AGREEMENT
MUSIC PUBLISHING AND SOUND RECORDING
AGREEMENT
(EXCLUSIVE FOR NEW/EXISTING COMPOSITIONS/RECORDINGS)
AN AGREEMENT made between Audio Motion Music, Inc. a Florida Corporation, (“Company”) and, (“Writer”). (individually or, if applicable, collectively “Writer”) and if different than Writer, (“Label” or interchangeably and collectively, “Writer/Label”).
In consideration of the agreement herein contained and other good and valuable consideration by Company to Writer/Label, receipt of which is hereby acknowledged, the parties agree as follows:
I. COMPOSITIONS
1. RIGHTS IN COMPOSITIONS.
Writer hereby assigns, transfers and delivers to Company, its successors and assigns, all his right, title and interest in (B) the original musical composition(s) as set forth on the attached Exhibit A which were written and/or composed by Writer, prior to this agreement (collectively, “Compositions”), including the title, words and music, and all copyrights thereof and all registrations with respect thereto, the exclusive right to secure the copyright and any extensions and renewals of copyrights in same and in any arrangements and adaptations thereof, and the exclusive right to administer the Compositions, all throughout the world, and any and all other rights, claims and demands that Writer now has or to which Writer might be entitled to hereafter or that Writer could or might secure throughout the world with respect to these Compositions, and to have and to hold the same absolutely and forever by Company, its successors and assigns subject only to any existing agreements between Writer’s and Company’s respective affiliated performance rights society.
2. WRITER’S WARRANTIES.
Writer hereby warrants and represents that the Compositions are original works, that neither the Compositions nor any part thereof infringe upon the title, literary or musical property or copyright of any other work nor the statutory, common law or other rights (including rights of privacy) of any person, firm or corporation, and that Writer’s respective right, title and interest in the Writer’s Share of said Compositions is as set forth in paragraph 4(F) below. Writer further warrants that Writer has the full right and power to make the within agreement, that Writer has not sold, assigned, transferred, hypothecated or mortgaged any right, title or interest in or to the Compositions or any part thereof or any of the rights herein conveyed, that Writer has not made or entered into any contract with any other person, firm or corporation affecting the Compositions or any right, title or interest therein or in the copyright thereof, that there exists no adverse claims to or in the said Compositions, and that the Compositions have never been published.

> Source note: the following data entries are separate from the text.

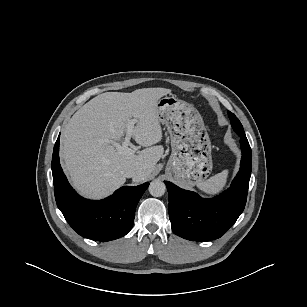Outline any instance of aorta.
Returning a JSON list of instances; mask_svg holds the SVG:
<instances>
[{"mask_svg": "<svg viewBox=\"0 0 307 307\" xmlns=\"http://www.w3.org/2000/svg\"><path fill=\"white\" fill-rule=\"evenodd\" d=\"M149 193L154 197H160L164 195L166 191V186L164 182L159 180H154L149 185Z\"/></svg>", "mask_w": 307, "mask_h": 307, "instance_id": "762f6f07", "label": "aorta"}]
</instances>
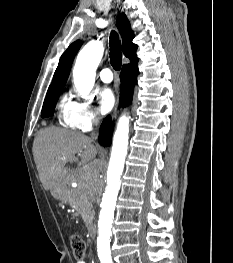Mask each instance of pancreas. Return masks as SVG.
Returning a JSON list of instances; mask_svg holds the SVG:
<instances>
[{"mask_svg":"<svg viewBox=\"0 0 233 263\" xmlns=\"http://www.w3.org/2000/svg\"><path fill=\"white\" fill-rule=\"evenodd\" d=\"M67 201L79 214H81L86 225L92 222L94 211L89 194L81 192L80 188H72L68 192Z\"/></svg>","mask_w":233,"mask_h":263,"instance_id":"obj_1","label":"pancreas"}]
</instances>
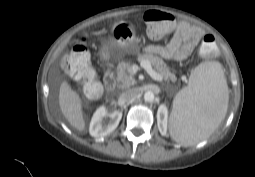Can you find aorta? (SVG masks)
<instances>
[{
	"instance_id": "1",
	"label": "aorta",
	"mask_w": 255,
	"mask_h": 177,
	"mask_svg": "<svg viewBox=\"0 0 255 177\" xmlns=\"http://www.w3.org/2000/svg\"><path fill=\"white\" fill-rule=\"evenodd\" d=\"M154 99H155V95H154V93H153L152 91H147V92H145V94H144V100H145L146 102H153Z\"/></svg>"
}]
</instances>
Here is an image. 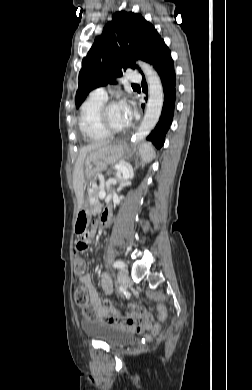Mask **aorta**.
<instances>
[{
  "label": "aorta",
  "instance_id": "aorta-1",
  "mask_svg": "<svg viewBox=\"0 0 252 390\" xmlns=\"http://www.w3.org/2000/svg\"><path fill=\"white\" fill-rule=\"evenodd\" d=\"M138 65L145 74L148 84V102L144 118L135 133L132 142L134 144L143 140L156 126L161 115L164 93L161 80L157 72L147 63L138 62Z\"/></svg>",
  "mask_w": 252,
  "mask_h": 390
}]
</instances>
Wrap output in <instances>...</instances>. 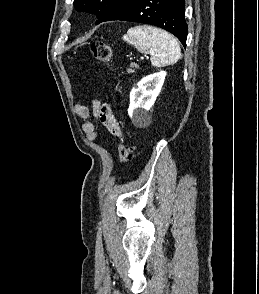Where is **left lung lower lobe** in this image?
Segmentation results:
<instances>
[{"instance_id": "0a47b994", "label": "left lung lower lobe", "mask_w": 259, "mask_h": 294, "mask_svg": "<svg viewBox=\"0 0 259 294\" xmlns=\"http://www.w3.org/2000/svg\"><path fill=\"white\" fill-rule=\"evenodd\" d=\"M184 6L185 0H125L104 21H132L158 26L175 35L186 46L188 27Z\"/></svg>"}]
</instances>
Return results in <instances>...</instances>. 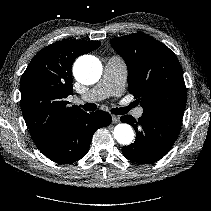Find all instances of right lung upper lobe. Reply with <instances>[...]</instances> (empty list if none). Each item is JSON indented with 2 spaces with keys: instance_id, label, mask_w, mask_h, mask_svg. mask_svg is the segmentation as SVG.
Returning a JSON list of instances; mask_svg holds the SVG:
<instances>
[{
  "instance_id": "obj_1",
  "label": "right lung upper lobe",
  "mask_w": 211,
  "mask_h": 211,
  "mask_svg": "<svg viewBox=\"0 0 211 211\" xmlns=\"http://www.w3.org/2000/svg\"><path fill=\"white\" fill-rule=\"evenodd\" d=\"M99 46V41H58L39 51L27 66L20 82V105L38 148L48 143L75 115L83 112L76 105L67 106L66 98L73 93L71 67L78 56Z\"/></svg>"
}]
</instances>
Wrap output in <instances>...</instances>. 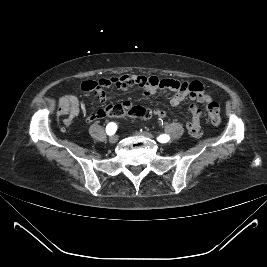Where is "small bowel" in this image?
<instances>
[{
  "mask_svg": "<svg viewBox=\"0 0 267 267\" xmlns=\"http://www.w3.org/2000/svg\"><path fill=\"white\" fill-rule=\"evenodd\" d=\"M114 86L121 90H128L134 86L142 89L144 96H150L157 92H174L170 99L173 107L179 106L186 98H190L194 103L189 107L190 120L186 123L188 132L194 136L201 135V120L203 117L201 109L197 103H208L211 97L206 93L204 86L199 81L180 82L173 79L158 78L156 76H139L133 74H125L118 77L103 78L100 80H87L82 83V90L92 95V100L96 103H105L108 100L104 89ZM115 107L127 109L131 107V103L127 100L121 104L109 105L101 108L96 112H92L85 116L86 121L93 122L107 115ZM81 104L77 96L65 95L58 103V116H65L63 123L68 126L79 115ZM152 114L158 118H165L166 113L160 108H155Z\"/></svg>",
  "mask_w": 267,
  "mask_h": 267,
  "instance_id": "obj_1",
  "label": "small bowel"
}]
</instances>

3. WRITER’S CONSIDERATION.
In consideration of this contract and the rights and interests hereby conveyed and granted and provided Writer is not in breach of the terms of this agreement, Company agrees to pay to Writer as follows (“Writer’s Share”):
A. Fifty(50%) of any and all net sums actually received by Company from the exploitation of the Compositions, including but not limited to, sales of printed copies of the Compositions, mechanical rights, motion picture and television synchronization rights, new media and digital rights, electrical transcription and reproducing rights and all other rights in the Composition now known or hereafter created throughout the world in perpetuity (Writer’s Share). “Net sums” shall mean gross sums less Company’s costs, including any costs of collection, sub-publisher fees, taxes paid, including domestic and foreign taxes, and any other usual and customary costs and expenses recognized by the music publishing industry.
B. Company shall not be required to pay any royalties on professional or complimentary printed copies of the Compositions or copies of mechanical derivatives of the Compositions which are distributed gratuitously to performing artist, orchestra leaders and disc jockeys or for advertising, promotional or exploitation purposes. Furthermore, no royalties shall be payable to Writer on consigned copies of the Compositions unless paid for, and not until such time as an accounting can properly be made.

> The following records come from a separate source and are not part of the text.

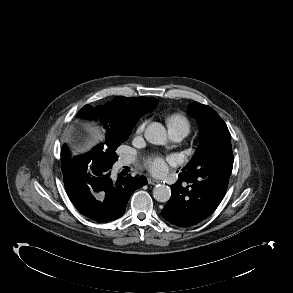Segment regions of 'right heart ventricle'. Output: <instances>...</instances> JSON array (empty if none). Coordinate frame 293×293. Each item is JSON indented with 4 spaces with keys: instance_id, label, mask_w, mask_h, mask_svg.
I'll use <instances>...</instances> for the list:
<instances>
[{
    "instance_id": "right-heart-ventricle-1",
    "label": "right heart ventricle",
    "mask_w": 293,
    "mask_h": 293,
    "mask_svg": "<svg viewBox=\"0 0 293 293\" xmlns=\"http://www.w3.org/2000/svg\"><path fill=\"white\" fill-rule=\"evenodd\" d=\"M168 129H182L187 133L190 130V122L181 113H172L166 117Z\"/></svg>"
}]
</instances>
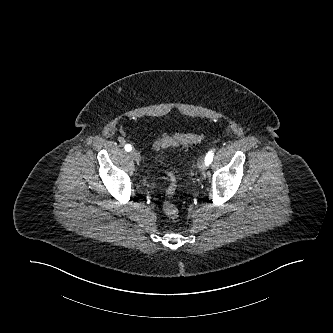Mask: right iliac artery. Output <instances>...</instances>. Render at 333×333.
Listing matches in <instances>:
<instances>
[{
    "mask_svg": "<svg viewBox=\"0 0 333 333\" xmlns=\"http://www.w3.org/2000/svg\"><path fill=\"white\" fill-rule=\"evenodd\" d=\"M124 148L127 152H130L132 150V146L130 144H126Z\"/></svg>",
    "mask_w": 333,
    "mask_h": 333,
    "instance_id": "1",
    "label": "right iliac artery"
}]
</instances>
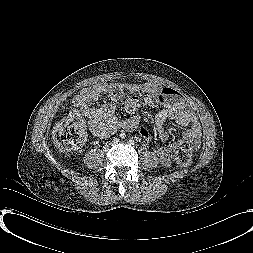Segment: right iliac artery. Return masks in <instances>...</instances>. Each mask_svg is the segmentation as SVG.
I'll use <instances>...</instances> for the list:
<instances>
[{"label": "right iliac artery", "instance_id": "obj_1", "mask_svg": "<svg viewBox=\"0 0 253 253\" xmlns=\"http://www.w3.org/2000/svg\"><path fill=\"white\" fill-rule=\"evenodd\" d=\"M113 142H114V143H118V139L115 138V139L113 140Z\"/></svg>", "mask_w": 253, "mask_h": 253}]
</instances>
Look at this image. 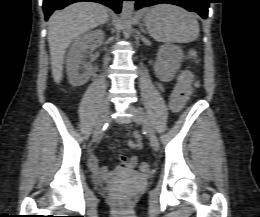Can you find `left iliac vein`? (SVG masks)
Listing matches in <instances>:
<instances>
[{
  "mask_svg": "<svg viewBox=\"0 0 260 217\" xmlns=\"http://www.w3.org/2000/svg\"><path fill=\"white\" fill-rule=\"evenodd\" d=\"M128 111L132 114L133 121L141 124L148 135L151 147L157 151L159 149V141L152 128L150 122L145 118L143 113L136 107L130 105Z\"/></svg>",
  "mask_w": 260,
  "mask_h": 217,
  "instance_id": "left-iliac-vein-1",
  "label": "left iliac vein"
}]
</instances>
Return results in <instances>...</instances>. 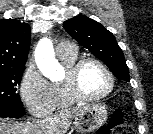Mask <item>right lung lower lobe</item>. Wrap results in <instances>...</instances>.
Listing matches in <instances>:
<instances>
[{
	"mask_svg": "<svg viewBox=\"0 0 153 134\" xmlns=\"http://www.w3.org/2000/svg\"><path fill=\"white\" fill-rule=\"evenodd\" d=\"M25 115L22 107L0 105V117H21Z\"/></svg>",
	"mask_w": 153,
	"mask_h": 134,
	"instance_id": "98d812e1",
	"label": "right lung lower lobe"
}]
</instances>
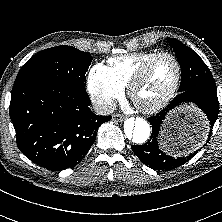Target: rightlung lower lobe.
<instances>
[{"label": "right lung lower lobe", "mask_w": 222, "mask_h": 222, "mask_svg": "<svg viewBox=\"0 0 222 222\" xmlns=\"http://www.w3.org/2000/svg\"><path fill=\"white\" fill-rule=\"evenodd\" d=\"M86 91L46 79L15 81L10 118L20 151L53 171L78 164L95 141L98 127L111 116L89 108Z\"/></svg>", "instance_id": "98d812e1"}]
</instances>
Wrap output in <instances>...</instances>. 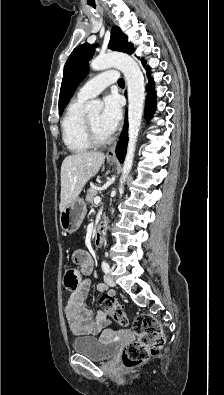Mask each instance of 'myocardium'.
I'll list each match as a JSON object with an SVG mask.
<instances>
[{
    "mask_svg": "<svg viewBox=\"0 0 224 395\" xmlns=\"http://www.w3.org/2000/svg\"><path fill=\"white\" fill-rule=\"evenodd\" d=\"M85 130H86V135L93 146H103L111 142L112 140V135H108L106 137H100L96 133L88 115H85Z\"/></svg>",
    "mask_w": 224,
    "mask_h": 395,
    "instance_id": "obj_1",
    "label": "myocardium"
}]
</instances>
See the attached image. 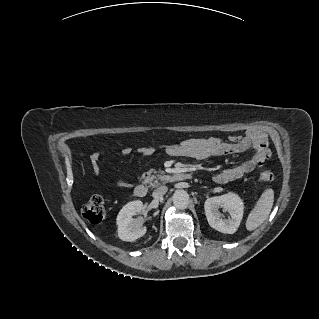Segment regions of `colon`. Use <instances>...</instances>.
Here are the masks:
<instances>
[{"mask_svg":"<svg viewBox=\"0 0 319 319\" xmlns=\"http://www.w3.org/2000/svg\"><path fill=\"white\" fill-rule=\"evenodd\" d=\"M264 155L269 157L270 151L266 147ZM260 178L263 181H272L274 175L272 172L266 170L261 172ZM83 216L91 223H100L105 215V203L104 199L100 195H93L82 207Z\"/></svg>","mask_w":319,"mask_h":319,"instance_id":"1","label":"colon"}]
</instances>
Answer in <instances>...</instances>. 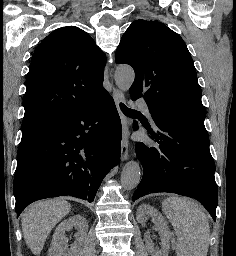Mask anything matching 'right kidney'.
Masks as SVG:
<instances>
[{"label": "right kidney", "instance_id": "obj_1", "mask_svg": "<svg viewBox=\"0 0 236 256\" xmlns=\"http://www.w3.org/2000/svg\"><path fill=\"white\" fill-rule=\"evenodd\" d=\"M71 228H77L78 232L75 234V242L72 244L71 248L67 246V238H65V232H69ZM88 232V222L84 216H72L68 220L61 222L57 226L54 234L53 240L50 244L48 250V256H79L81 246L85 242V238Z\"/></svg>", "mask_w": 236, "mask_h": 256}]
</instances>
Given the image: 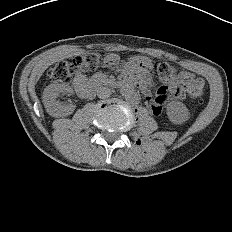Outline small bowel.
Listing matches in <instances>:
<instances>
[{
  "mask_svg": "<svg viewBox=\"0 0 232 232\" xmlns=\"http://www.w3.org/2000/svg\"><path fill=\"white\" fill-rule=\"evenodd\" d=\"M104 63L109 68L114 66L121 68L125 65V70L129 74H136L138 72L142 77H149L154 69L153 64L148 59L140 56L129 59L126 62L125 58L121 55L115 57L109 55L105 58ZM83 82H86L85 76L81 73L77 74L74 79L75 88ZM192 82H199L203 85L201 79L195 78L188 72H181L171 82L158 88L155 98L152 97L149 86L147 85L146 90L143 92L151 111L154 114H159L166 102L171 100H182L186 93V86Z\"/></svg>",
  "mask_w": 232,
  "mask_h": 232,
  "instance_id": "1",
  "label": "small bowel"
}]
</instances>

C. Writer shall receive Writer’s respective public performance royalties throughout the world directly from their own affiliated performing rights society and shall have no claim whatsoever against Company for any royalties received by Company from any performing rights society which makes payments directly (or indirectly other than through Company) to Writer, authors and composers. If Company shall collect both Writer’s and Company’s share of performance income directly and such income shall not be collected by Writer’s public performance society, Company shall pay Writer his commensurate share of all such sums which are received by Company in the United States from the exploitation of such rights in the Compositions throughout the world net of any administration expenses.
D. If the Composition does not now have lyrics, and lyrics shall hereafter be added by Company, the above royalties shall be divided equally between Writer on the one hand and the writer of the lyrics on the other hand.

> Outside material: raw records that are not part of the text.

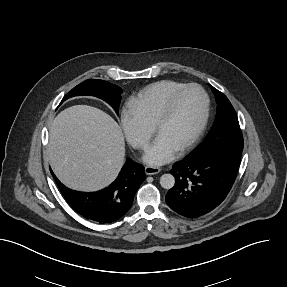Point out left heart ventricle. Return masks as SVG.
I'll use <instances>...</instances> for the list:
<instances>
[{"label": "left heart ventricle", "instance_id": "obj_1", "mask_svg": "<svg viewBox=\"0 0 287 287\" xmlns=\"http://www.w3.org/2000/svg\"><path fill=\"white\" fill-rule=\"evenodd\" d=\"M203 112V97L196 89H189L175 100L167 121L158 129L157 137L163 138L176 150L197 128Z\"/></svg>", "mask_w": 287, "mask_h": 287}]
</instances>
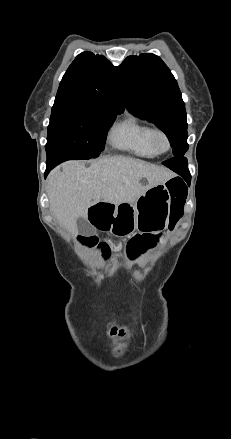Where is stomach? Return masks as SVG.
<instances>
[{"label":"stomach","mask_w":231,"mask_h":439,"mask_svg":"<svg viewBox=\"0 0 231 439\" xmlns=\"http://www.w3.org/2000/svg\"><path fill=\"white\" fill-rule=\"evenodd\" d=\"M170 193L165 183L148 189L134 203L126 218L113 227L118 235H131L136 230H161L166 227L170 216Z\"/></svg>","instance_id":"1"}]
</instances>
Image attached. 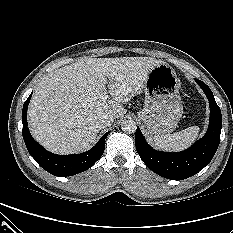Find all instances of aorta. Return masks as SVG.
Wrapping results in <instances>:
<instances>
[{"mask_svg": "<svg viewBox=\"0 0 233 233\" xmlns=\"http://www.w3.org/2000/svg\"><path fill=\"white\" fill-rule=\"evenodd\" d=\"M121 129L125 133H134L137 129V125L133 120H125L121 124Z\"/></svg>", "mask_w": 233, "mask_h": 233, "instance_id": "aorta-1", "label": "aorta"}]
</instances>
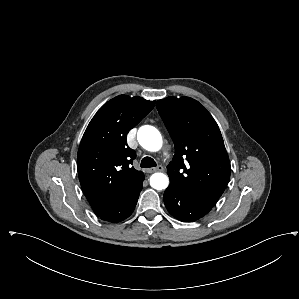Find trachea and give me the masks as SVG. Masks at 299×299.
<instances>
[{
	"label": "trachea",
	"mask_w": 299,
	"mask_h": 299,
	"mask_svg": "<svg viewBox=\"0 0 299 299\" xmlns=\"http://www.w3.org/2000/svg\"><path fill=\"white\" fill-rule=\"evenodd\" d=\"M140 166L142 168H150V167H155L156 166V162L154 161L153 158L151 157H144L140 163Z\"/></svg>",
	"instance_id": "1"
}]
</instances>
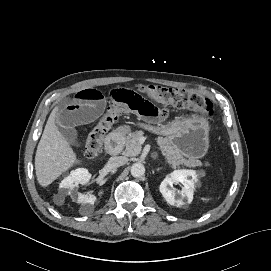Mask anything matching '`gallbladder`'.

E. Except as herein expressly provided, no other royalties or monies shall be paid to Writer. In no event shall Writer be entitled to share in any advance payments, guarantee payments or minimum royalty payments that Company may receive in connection with any third party, collection, licensing or other agreement covering the Compositions.
F. For the avoidance of any doubt, the term Writer shall be understood to include all Writers of the Composition(s). If more than one Writer, the covenants contained herein shall be deemed to be both joint and several to them and the royalties specified to be paid to said Writers shall, unless a different division of royalties is set forth on Schedule A attached, be due to all Writers collectively and thereafter paid by Company in equal shares to the Writers.
II. RECORDINGS EMBODYING COMPOSITIONS
4. RIGHTS IN RECORDINGS EMBODYING COMPOSITIONS.
A. To the extent that the Compositions subject to this Agreement currently are embodied in an existing sound recording(s) or are embodied in a sound recording during the term of this Agreement (“Recording(s)”) and all right, title and interest in said Recording(s) is/are owned either by Writer or, as applicable, Label, Writer/Label hereby grants to Company the exclusive right to exploit said Recording(s) by any means now known or hereafter created, including but not limited to, licensing, streaming, selling, transferring, and otherwise distributing said Recording(s) (“Exploitation”).
B. A list of Writer/Label’s Existing Recordings are attached to this Agreement as Exhibit B and made a part hereof.
C. It is expressly understood, that Writer/Label shall retain its copyright in said Recording(s) subject to the statutory rights granted exclusive licensees under except United States copyright law.
D. The territory covered by this paragraph is the universe.
5. WRITER/LABEL’S WARRANTIES.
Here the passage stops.